Molestowanie, rozwód, zdrada, emigracja, choroby – wielu by się nie podniosło. Ania trzymała się na powierzchni. Dla syna, dla samej siebie. By pokazać, że można wygrać, mimo że dla świata jest się na straconej pozycji. Stanęła w prawdziwe, szukała pomocy, odnalazła siebie.

Uśmiech i przebaczenie – jej oręża na drodze do spokojniejszego życia. Do spełniania marzeń. Do tworzenia rodziny, o której zawsze marzyła.

Przebacza codziennie rano. Przebacza, kładąc się do łóżka. Modli się za tych, którzy rzucają jej kłody pod nogi. Modli się za tych, których kocha i tych, którzy jej miłości nie odwzajemniają.

Anna Niemczynow z typowymi dla siebie humorem i bezpośredniością, czułością, uśmiechem i miłością, opisuje skrawki swojego życia. Miałam wrażenie, że nie czytam, a siedzę obok Ani przy kawie i słucham jej opowieści.

Pisarka zaprasza nas w podróż do przeszłości, pokazuje to, co dzieje się tu i teraz. Każdą z opowieści o kolejnych puzzlach tworzących życie, uzupełnia modlitwą i zdjęciami z prywatnego archiwum. Niczego się nie wstydzi, nie ma tematów tabu. Dzieli się historią marzycielki, która wędrowała i wciąż wędruje po swoje marzenia.

„Ciche cuda”, jak głosi podtytuł, powstały z zachwytu nad życiem. Mimo opisywanych tragedii, trudności, ten zachwyt i charakterystyczny uśmiech Ani czuć z każdej strony. To motywuje. Daje nadzieję. I zaprasza do odbycia własnej podróży. Bo przecież, jak śpiewał klasyk, życie cudem jest. Pytanie tylko, czy każdego dnia umiemy docenić ten cud?

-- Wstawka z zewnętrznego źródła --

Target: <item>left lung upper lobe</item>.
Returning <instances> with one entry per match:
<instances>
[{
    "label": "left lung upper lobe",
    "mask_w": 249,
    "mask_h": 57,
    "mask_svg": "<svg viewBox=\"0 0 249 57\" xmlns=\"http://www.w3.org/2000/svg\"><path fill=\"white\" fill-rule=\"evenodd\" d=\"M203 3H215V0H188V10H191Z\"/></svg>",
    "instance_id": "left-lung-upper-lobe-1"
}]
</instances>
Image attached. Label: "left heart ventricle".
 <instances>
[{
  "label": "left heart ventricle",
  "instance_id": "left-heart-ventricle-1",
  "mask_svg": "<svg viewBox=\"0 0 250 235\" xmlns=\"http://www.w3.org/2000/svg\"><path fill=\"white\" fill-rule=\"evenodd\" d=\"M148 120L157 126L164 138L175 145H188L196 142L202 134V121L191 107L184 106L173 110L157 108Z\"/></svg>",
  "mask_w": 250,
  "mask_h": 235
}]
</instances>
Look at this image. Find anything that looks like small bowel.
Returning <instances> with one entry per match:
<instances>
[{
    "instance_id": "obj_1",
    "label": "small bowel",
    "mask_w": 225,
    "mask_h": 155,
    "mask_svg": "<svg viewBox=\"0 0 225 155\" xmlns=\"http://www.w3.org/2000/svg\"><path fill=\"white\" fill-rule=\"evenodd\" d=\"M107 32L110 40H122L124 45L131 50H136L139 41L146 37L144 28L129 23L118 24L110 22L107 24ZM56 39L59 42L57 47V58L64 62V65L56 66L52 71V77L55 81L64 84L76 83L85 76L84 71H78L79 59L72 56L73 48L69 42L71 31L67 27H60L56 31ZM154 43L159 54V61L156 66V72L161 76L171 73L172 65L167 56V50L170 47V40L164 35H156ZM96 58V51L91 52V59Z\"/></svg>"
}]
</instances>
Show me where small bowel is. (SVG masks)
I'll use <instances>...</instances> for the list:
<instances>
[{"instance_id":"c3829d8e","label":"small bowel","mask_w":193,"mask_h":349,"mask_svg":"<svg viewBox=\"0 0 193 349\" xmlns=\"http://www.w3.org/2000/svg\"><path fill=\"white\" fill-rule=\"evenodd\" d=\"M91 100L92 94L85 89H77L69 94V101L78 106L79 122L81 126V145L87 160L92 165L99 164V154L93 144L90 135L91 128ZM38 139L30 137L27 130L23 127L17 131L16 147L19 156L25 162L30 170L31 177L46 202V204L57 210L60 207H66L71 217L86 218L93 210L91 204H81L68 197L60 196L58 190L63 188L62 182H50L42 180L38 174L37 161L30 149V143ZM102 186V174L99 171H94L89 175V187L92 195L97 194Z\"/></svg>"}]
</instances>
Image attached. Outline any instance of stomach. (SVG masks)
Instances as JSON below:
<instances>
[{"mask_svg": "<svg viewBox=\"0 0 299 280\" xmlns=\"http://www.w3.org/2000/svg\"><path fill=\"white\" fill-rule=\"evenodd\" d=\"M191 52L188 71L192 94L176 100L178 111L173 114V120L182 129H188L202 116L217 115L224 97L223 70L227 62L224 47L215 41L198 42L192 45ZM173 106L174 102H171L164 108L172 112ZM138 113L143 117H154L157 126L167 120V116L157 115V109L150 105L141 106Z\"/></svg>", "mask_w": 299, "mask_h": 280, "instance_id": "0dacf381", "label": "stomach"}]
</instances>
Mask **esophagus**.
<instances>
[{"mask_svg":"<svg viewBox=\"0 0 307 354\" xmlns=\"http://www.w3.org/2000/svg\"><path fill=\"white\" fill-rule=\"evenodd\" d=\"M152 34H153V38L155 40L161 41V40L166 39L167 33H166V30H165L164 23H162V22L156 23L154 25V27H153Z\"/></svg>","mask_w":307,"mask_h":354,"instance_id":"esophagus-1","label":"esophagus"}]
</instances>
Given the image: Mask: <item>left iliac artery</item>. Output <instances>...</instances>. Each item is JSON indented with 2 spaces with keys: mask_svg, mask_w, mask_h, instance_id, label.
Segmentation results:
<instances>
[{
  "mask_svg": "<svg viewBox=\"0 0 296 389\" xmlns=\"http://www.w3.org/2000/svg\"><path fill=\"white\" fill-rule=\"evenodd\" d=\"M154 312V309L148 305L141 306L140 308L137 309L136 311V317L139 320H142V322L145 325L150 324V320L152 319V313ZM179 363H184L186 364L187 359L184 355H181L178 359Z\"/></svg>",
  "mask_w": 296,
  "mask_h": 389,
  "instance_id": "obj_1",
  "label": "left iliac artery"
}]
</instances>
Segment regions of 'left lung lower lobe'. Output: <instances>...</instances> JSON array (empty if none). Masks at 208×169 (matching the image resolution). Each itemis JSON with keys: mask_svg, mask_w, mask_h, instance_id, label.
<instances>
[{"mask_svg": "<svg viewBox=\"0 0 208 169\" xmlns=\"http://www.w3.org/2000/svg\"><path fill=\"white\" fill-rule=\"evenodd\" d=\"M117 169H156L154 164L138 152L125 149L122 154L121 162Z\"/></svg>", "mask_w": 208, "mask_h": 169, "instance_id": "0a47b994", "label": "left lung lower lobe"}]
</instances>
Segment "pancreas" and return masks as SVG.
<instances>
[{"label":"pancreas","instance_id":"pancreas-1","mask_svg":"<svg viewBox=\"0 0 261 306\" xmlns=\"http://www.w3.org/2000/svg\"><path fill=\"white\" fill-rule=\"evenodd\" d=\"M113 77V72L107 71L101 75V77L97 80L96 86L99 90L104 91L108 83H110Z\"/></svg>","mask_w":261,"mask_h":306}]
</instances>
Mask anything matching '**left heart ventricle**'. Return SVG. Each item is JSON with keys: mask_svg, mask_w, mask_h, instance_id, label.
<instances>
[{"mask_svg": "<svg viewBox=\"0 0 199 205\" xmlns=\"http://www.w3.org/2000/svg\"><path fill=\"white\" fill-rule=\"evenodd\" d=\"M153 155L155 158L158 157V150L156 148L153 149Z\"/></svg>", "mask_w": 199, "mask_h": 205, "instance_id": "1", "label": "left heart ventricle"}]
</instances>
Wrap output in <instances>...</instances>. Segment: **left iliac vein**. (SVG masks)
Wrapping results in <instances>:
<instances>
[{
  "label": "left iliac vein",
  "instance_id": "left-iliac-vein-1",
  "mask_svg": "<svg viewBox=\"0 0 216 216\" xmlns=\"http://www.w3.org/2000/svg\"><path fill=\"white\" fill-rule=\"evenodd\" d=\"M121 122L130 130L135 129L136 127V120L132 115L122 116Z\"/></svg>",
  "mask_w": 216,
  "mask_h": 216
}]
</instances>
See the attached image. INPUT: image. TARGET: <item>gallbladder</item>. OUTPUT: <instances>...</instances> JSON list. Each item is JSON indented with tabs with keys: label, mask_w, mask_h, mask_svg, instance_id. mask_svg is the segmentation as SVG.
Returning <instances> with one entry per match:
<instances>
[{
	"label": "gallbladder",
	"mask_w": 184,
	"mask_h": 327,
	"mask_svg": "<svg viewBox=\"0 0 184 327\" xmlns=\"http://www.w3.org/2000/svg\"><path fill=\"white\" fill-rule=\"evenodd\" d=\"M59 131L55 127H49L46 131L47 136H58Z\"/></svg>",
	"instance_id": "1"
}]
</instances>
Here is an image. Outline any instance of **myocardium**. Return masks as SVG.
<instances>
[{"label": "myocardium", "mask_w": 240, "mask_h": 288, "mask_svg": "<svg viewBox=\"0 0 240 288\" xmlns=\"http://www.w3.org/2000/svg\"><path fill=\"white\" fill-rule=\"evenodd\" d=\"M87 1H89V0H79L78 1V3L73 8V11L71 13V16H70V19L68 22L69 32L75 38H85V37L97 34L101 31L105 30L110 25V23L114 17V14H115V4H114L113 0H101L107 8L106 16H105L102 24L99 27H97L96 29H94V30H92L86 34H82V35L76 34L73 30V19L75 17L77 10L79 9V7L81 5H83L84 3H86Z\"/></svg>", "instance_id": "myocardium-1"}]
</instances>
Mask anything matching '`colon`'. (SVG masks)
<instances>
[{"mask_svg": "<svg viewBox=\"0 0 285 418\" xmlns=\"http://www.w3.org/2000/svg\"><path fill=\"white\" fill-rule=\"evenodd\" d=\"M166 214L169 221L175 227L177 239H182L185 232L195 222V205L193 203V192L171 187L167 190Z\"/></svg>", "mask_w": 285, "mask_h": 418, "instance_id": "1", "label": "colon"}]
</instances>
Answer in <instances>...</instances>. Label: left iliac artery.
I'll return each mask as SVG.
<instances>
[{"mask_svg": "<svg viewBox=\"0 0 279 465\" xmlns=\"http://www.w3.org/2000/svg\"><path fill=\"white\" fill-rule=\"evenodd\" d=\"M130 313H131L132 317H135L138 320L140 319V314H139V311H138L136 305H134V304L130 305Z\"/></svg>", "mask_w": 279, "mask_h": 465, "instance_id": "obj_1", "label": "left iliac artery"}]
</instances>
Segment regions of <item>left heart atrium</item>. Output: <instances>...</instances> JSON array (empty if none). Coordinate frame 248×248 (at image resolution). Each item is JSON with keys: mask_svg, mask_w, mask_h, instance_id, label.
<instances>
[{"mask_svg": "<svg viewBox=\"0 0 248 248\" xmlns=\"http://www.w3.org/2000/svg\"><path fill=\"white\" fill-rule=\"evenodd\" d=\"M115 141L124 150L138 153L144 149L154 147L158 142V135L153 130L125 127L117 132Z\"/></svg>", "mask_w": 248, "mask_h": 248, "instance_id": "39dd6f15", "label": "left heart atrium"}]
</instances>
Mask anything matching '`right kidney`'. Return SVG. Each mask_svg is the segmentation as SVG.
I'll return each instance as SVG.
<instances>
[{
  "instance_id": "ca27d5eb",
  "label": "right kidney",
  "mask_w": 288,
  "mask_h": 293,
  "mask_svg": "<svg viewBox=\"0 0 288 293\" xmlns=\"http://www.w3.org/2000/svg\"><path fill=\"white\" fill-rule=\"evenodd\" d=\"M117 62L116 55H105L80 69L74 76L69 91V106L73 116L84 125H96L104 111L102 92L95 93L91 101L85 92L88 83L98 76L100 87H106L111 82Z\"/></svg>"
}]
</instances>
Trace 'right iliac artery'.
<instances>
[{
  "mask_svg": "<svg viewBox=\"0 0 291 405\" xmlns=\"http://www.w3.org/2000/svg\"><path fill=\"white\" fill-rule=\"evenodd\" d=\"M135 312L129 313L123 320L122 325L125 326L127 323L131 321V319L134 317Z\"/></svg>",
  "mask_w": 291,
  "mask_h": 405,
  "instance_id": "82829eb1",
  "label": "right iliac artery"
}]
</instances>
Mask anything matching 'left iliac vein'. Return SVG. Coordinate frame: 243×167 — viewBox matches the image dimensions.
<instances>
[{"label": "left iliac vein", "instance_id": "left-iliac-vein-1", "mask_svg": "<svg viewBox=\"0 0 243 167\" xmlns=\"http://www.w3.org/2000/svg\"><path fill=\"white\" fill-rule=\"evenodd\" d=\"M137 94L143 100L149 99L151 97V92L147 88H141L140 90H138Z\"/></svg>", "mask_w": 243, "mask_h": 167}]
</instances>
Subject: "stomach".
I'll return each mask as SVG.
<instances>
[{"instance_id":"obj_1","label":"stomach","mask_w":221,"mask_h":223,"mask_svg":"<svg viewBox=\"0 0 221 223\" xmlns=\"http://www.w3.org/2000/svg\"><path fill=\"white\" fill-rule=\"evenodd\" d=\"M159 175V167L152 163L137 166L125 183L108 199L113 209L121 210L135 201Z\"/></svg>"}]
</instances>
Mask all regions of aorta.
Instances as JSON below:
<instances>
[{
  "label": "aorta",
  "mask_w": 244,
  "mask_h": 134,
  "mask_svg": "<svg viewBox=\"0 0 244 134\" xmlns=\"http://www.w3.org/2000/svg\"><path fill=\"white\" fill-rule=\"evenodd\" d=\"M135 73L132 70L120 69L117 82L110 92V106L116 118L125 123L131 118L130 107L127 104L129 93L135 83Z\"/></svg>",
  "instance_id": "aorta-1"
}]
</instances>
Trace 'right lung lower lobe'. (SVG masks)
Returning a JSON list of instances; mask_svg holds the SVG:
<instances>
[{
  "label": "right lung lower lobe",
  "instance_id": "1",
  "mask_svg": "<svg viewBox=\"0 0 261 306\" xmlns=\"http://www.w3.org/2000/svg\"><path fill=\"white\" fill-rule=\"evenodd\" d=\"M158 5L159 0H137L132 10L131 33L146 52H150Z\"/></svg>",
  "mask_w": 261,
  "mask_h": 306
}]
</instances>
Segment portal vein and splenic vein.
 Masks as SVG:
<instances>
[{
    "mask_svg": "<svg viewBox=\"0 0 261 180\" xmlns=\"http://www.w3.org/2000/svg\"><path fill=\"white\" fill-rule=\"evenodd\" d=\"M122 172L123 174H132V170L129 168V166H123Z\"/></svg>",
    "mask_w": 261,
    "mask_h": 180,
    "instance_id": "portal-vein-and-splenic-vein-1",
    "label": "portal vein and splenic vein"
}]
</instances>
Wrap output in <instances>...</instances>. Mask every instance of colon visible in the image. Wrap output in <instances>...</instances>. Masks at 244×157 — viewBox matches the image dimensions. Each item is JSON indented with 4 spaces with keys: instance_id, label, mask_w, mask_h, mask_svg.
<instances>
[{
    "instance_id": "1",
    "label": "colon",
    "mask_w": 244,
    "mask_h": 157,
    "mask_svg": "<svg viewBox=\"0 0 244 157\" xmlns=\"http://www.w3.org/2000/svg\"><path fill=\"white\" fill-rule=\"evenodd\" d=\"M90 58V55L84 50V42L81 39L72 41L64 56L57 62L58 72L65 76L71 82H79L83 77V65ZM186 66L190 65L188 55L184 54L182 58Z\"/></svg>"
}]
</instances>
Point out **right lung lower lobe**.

Aniu, dziękuję Ci za to ogromne świadectwo wiary, nadziei i miłości. Wiary w Boga i w swoje marzenia. Nadziei na lepsze jutro. Miłości do ludzi, świata, pasji. Kojarzysz mi się z szerokim uśmiechem i ramionami, które na Targach Książki tulą tak, jakby się miał skończyć świat. Czułam, że nosisz na swoich barkach historię. Nie spodziewałam się, że aż tyle historii. Tym bardziej dziękuję, że podzieliłaś się swoją opowieścią. Swoją drogą, którą tworzą ciche cuda.

Będę wracać do tej książki. Nie tylko do pogrubionych w druku cytatów. Mam zdania i opowieści, które trafiły mnie prosto w serce. I przypomniały, jak ogromnym cudem jest moje życie. Mam nadzieję, że i dla Ciebie staną się inspiracją do radości z codzienności.